We had tickets for the Heronimus Bosch 500 Anniversary exhibit in his home town of s-Hertogenbosch about an hour south of Amsterdam, so drove down and stayed at a restaurant/hotel De Leygraaf that had overnight RV places with electric for 11E. They also had over 50 Belgium beers including Westvleteren at 15E a bottle, but if you want to sample “the best beer in the world” and certainly one of the hardest to get, here is an opportunity. For our trip into s-Hertogenbosch we drove to a Transferium-park and ride-where 4E a day parks your camper and gets you a free bus ride into the center of town. The Bosch exhibit was terrific and the town quite nice with whole streets devoted to restaurants with sidewalk cafes and a very interesting late Gothic catherdral. It had a travelingexhibit with a reproduction of The Shroud of Turin of all things. Unfortunately, no English translation for all the many displays. We had thought about going back to Amsterdam for the King's Birthday on the 27th—a huge festival, lots of music venues and wall to wall table sales as well as an old day drunk. Highly recommended but with temps in upper 40s and rain predicted we decided to drive on towards Brussels.
We don't really have a campground guide for this area and were relying on the 2015 ACIS discount card guide. The first one was at a Safari Park—couldn't find any sign of a campground. Seven miles further on we tried Spenkkkkk, which last year was suppodisely open in April. Arriving just after 6 we parked in the parking lot as the reception was closed. Next morning they told us they really weren't open yet except for the year rounders and no charge.

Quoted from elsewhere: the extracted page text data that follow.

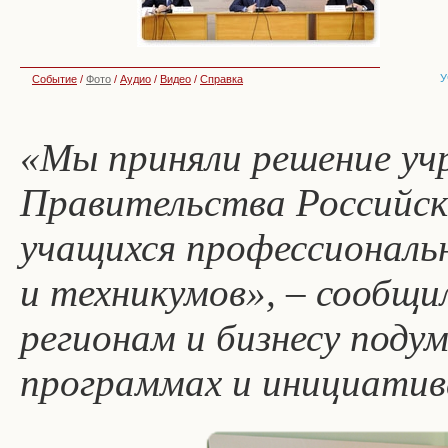
У
Событие
/
Фото
/
Аудио
/
Видео
/
Справка
«Мы приняли решение уч
Правительства Российск
учащихся профессиональн
и техникумов», – сообщи
регионам и бизнесу поду
программах и инициатив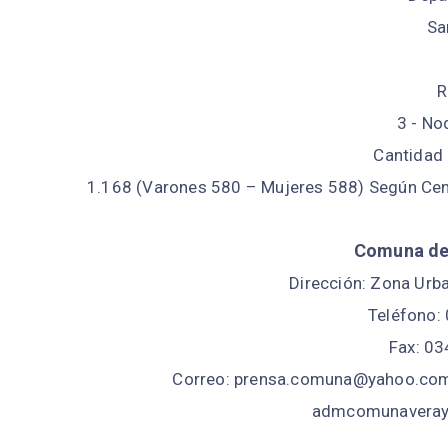
Sa
R
3 - No
Cantidad 
1.168 (Varones 580 – Mujeres 588) Según Cen
Comuna de 
Dirección: Zona Urb
Teléfono:
Fax: 0
Correo: prensa.comuna@yahoo.com
admcomunaverayp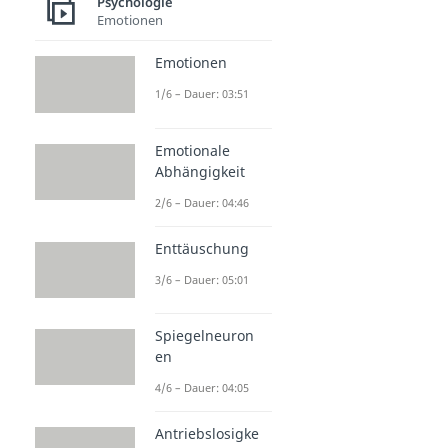
Psychologie
Emotionen
Emotionen
1/6 – Dauer: 03:51
Emotionale
Abhängigkeit
2/6 – Dauer: 04:46
Enttäuschung
3/6 – Dauer: 05:01
Spiegelneuron
en
4/6 – Dauer: 04:05
Antriebslosigke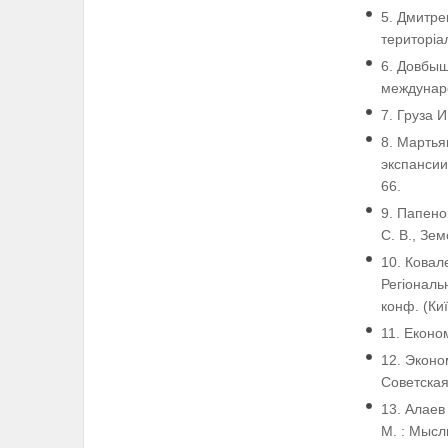
5. Дмитре
територіал
6. Довбыш
междунаро
7. Груза И
8. Мартья
экспансии
66.
9. Папено
С. В., Зем
10. Ковале
Регіональн
конф. (Киї
11. Економ
12. Эконо
Советская 
13. Алаев
М. : Мысль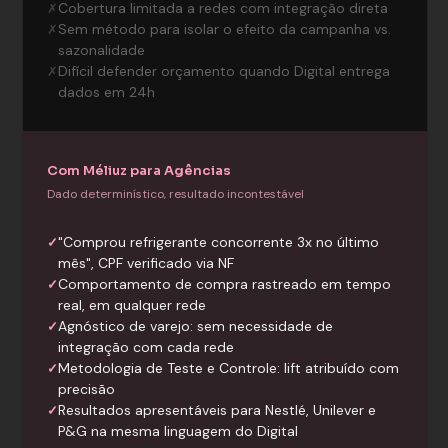
Cobertura limitada a redes com integração direta
✗
Sem método para isolar o efeito da campanha vs.
✗
sazonalidade
Difícil defender orçamento quando Digital entrega
✗
dados em 24h
Com Méliuz para Agências
Dado determinístico, resultado incontestável
"Comprou refrigerante concorrente 3x no último
✓
mês", CPF verificado via NF
Comportamento de compra rastreado em tempo
✓
real, em qualquer rede
Agnóstico de varejo: sem necessidade de
✓
integração com cada rede
Metodologia de Teste e Controle: lift atribuído com
✓
precisão
Resultados apresentáveis para Nestlé, Unilever e
✓
P&G na mesma linguagem do Digital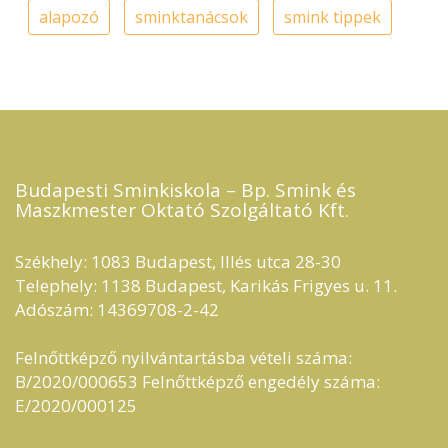
alapozó
sminktanácsok
smink tippek
Budapesti Sminkiskola – Bp. Smink és
Maszkmester Oktató Szolgáltató Kft.​
Székhely: 1083 Budapest, Illés utca 28-30
Telephely: 1138 Budapest, Karikás Frigyes u. 11.
Adószám: 14369708-2-42
Felnőttképző nyilvántartásba vételi száma:
B/2020/000653 Felnőttképző engedély száma:
E/2020/000125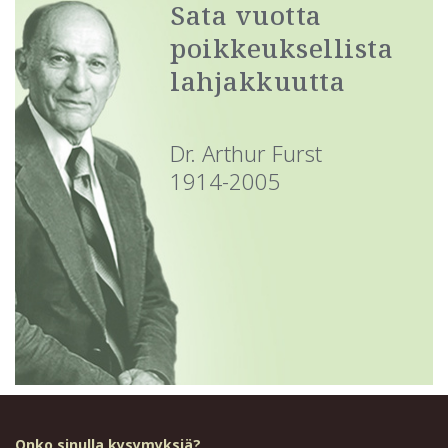
Sata vuotta
poikkeuksellista
lahjakkuutta
Dr. Arthur Furst
1914-2005
Onko sinulla kysymyksiä?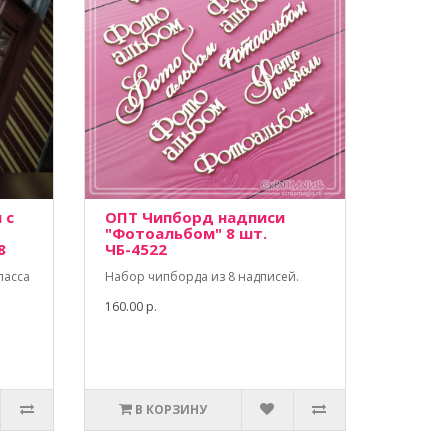
 с
ОПТ Чипборд надписи
"Фотоальбом" 8 шт.
8
ЧБ-4522
ласса
Набор чипборда из 8 надписей.
160.00 р.
В КОРЗИНУ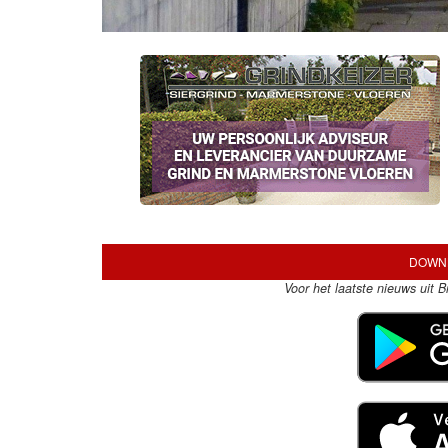
DOWNL
Voor het laatste nieuws uit 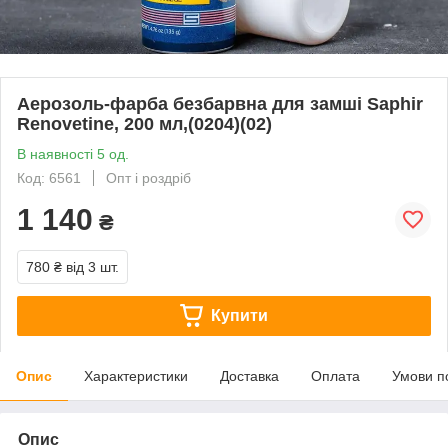
Аерозоль-фарба безбарвна для замші Saphir
Renovetine, 200 мл,(0204)(02)
В наявності 5 од.
Код: 6561
Опт і роздріб
1 140
₴
780 ₴
від 3 шт.
Купити
Опис
Характеристики
Доставка
Оплата
Умови п
Опис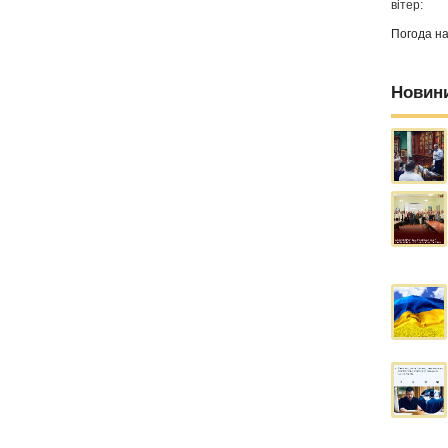
вітер:
Погода н
Новин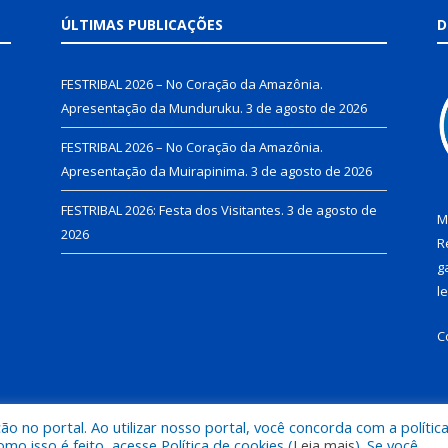
ÚLTIMAS PUBLICAÇÕES
D
FESTRIBAL 2026 – No Coração da Amazônia.
Apresentação da Munduruku.
3 de agosto de 2026
FESTRIBAL 2026 – No Coração da Amazônia.
Apresentação da Muirapinima.
3 de agosto de 2026
FESTRIBAL 2026: Festa dos Visitantes.
3 de agosto de
M
2026
R
g
l
C
 no portal. Ao utilizar nosso portal, você concorda com a polític
de Juruti.
Mapa do Si
 isso é feito, acesse Política de cookies (
Leia mais
). Se você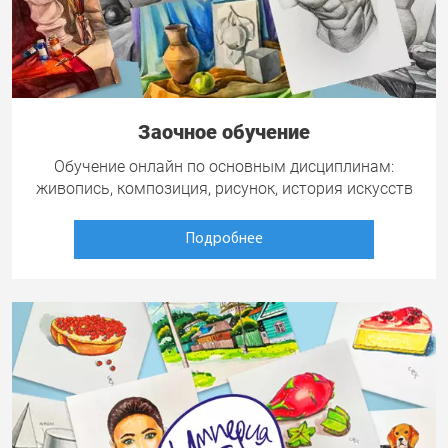
Заочное обучение
Обучение онлайн по основным дисциплинам:
живопись, композиция, рисунок, история искусств
Подробнее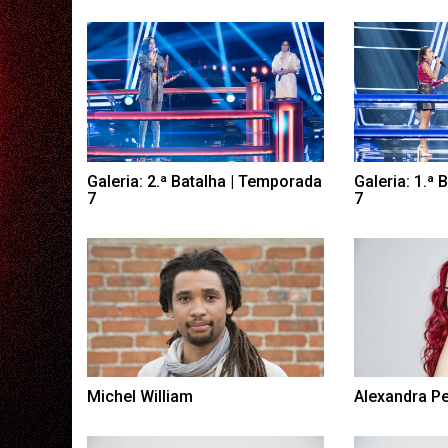
Galeria: 2.ª Batalha | Temporada
Galeria: 1.ª
7
7
Michel William
Alexandra P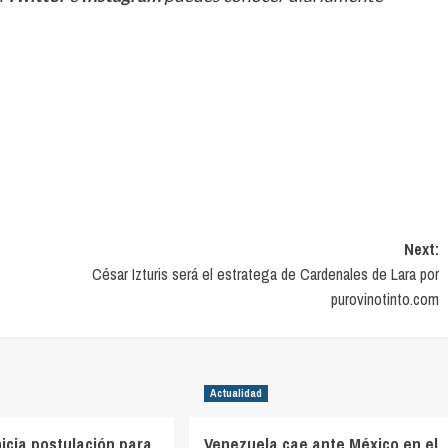
Next:
César Izturis será el estratega de Cardenales de Lara por
purovinotinto.com
Actualidad
icia postulación para
Venezuela cae ante México en el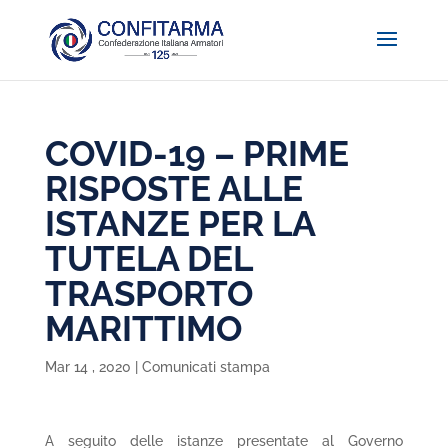
COVID-19 – PRIME
RISPOSTE ALLE
ISTANZE PER LA
TUTELA DEL
TRASPORTO
MARITTIMO
Mar 14 , 2020
|
Comunicati stampa
A seguito delle istanze presentate al Governo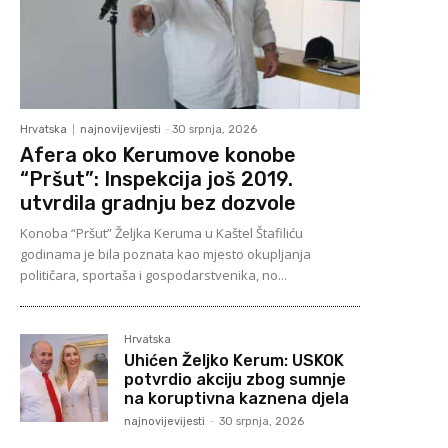
Hrvatska
najnovijevijesti
-
30 srpnja, 2026
Afera oko Kerumove konobe
“Pršut”: Inspekcija još 2019.
utvrdila gradnju bez dozvole
Konoba “Pršut” Željka Keruma u Kaštel Štafiliću
godinama je bila poznata kao mjesto okupljanja
političara, sportaša i gospodarstvenika, no...
Hrvatska
Uhićen Željko Kerum: USKOK
potvrdio akciju zbog sumnje
na koruptivna kaznena djela
najnovijevijesti
-
30 srpnja, 2026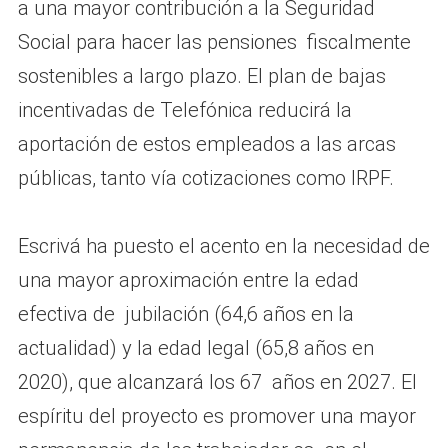
a una mayor contribución a la Seguridad
Social para hacer las pensiones fiscalmente
sostenibles a largo plazo. El plan de bajas
incentivadas de Telefónica reducirá la
aportación de estos empleados a las arcas
públicas, tanto vía cotizaciones como IRPF.
Escrivá ha puesto el acento en la necesidad de
una mayor aproximación entre la edad
efectiva de jubilación (64,6 años en la
actualidad) y la edad legal (65,8 años en
2020), que alcanzará los 67 años en 2027. El
espíritu del proyecto es promover una mayor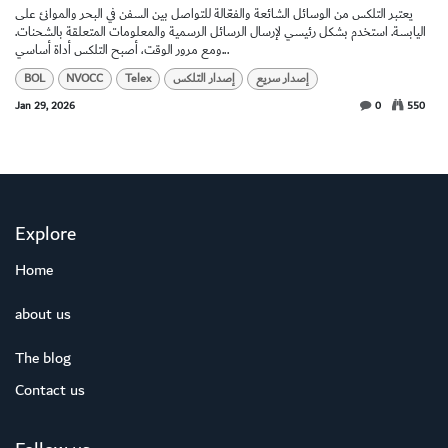
يعتبر التلكس من الوسائل الشائعة والفعّالة للتواصل بين السفن في البحر والموانئ على
اليابسة. استخدم بشكل رئيسي لإرسال الرسائل الرسمية والمعلومات المتعلقة بالشحنات.
ومع مرور الوقت، أصبح التلكس أداة أساسي...
إصدار سريع
إصدار التلكس
Telex
NVOCC
BOL
Jan 29, 2026
0
550
Explore
Home
about us
The blog
Contact us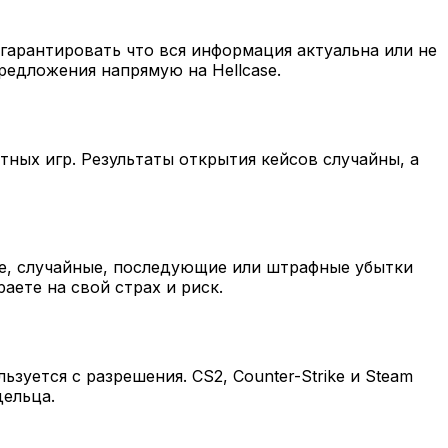
арантировать что вся информация актуальна или не
редложения напрямую на Hellcase.
тных игр. Результаты открытия кейсов случайны, а
ые, случайные, последующие или штрафные убытки
аете на свой страх и риск.
зуется с разрешения. CS2, Counter-Strike и Steam
дельца.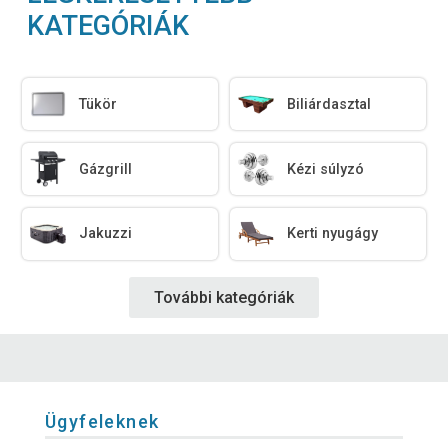
KATEGÓRIÁK
Tükör
Biliárdasztal
Gázgrill
Kézi súlyzó
Jakuzzi
Kerti nyugágy
További kategóriák
Ügyfeleknek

We followed the smaller roads to Brussels and camping at Brussels Camping and Caravan Club Park on the east side. We had emailed in advance and so knew they were open and public transportation available. This campground is run by volunteers and is quite small. Per night rate with tax for two is 18.50E but we needed the 3.50E extra for electric as we had found no place to get propane, and we definitely needed heat with lows predicted to touch 32 at night. The metro is 2 miles from the campground with a couple of bus stops available closer. One of the reasons we hadn't visited Brussels over the past 7 years was lack of facilities for campers.
We planned two days in Brussels for sightseeing. Bus was 2.5E each and then 2.1E for metro each way. Most sights are within easy walking distance of station. We really enjoyed the Old Master's Museum, especially for its collection of the Bruegels and opther Flemish masters. It is particularily neat to see Bruegel the Elder's painting of Census at Bethlehem within a few steps of his son's copy of the same painting. They also had lots of additional Bruegel information in computer kiosks. Their museum shop was also excellent and included lots of Mucha things at fair prices. We didn't go the 20th Century Museum, but then we can always come back. Then off for a quick visit to the Grand Place (which is almost done with cleaning—what a sight it will be when the last of the scafolding comes down.) We had an early dinner at Leon's of Brussels—a favorite mussel place of Mark's in Paris and then strolled the arcade to buy chocolate.
After a much needed day off (it is very rainy and chill still.) We had bought online tickets for the bus Art Nouveau tour that occurs every Saturday morning. So excited about it. Next month we will let you know how it went.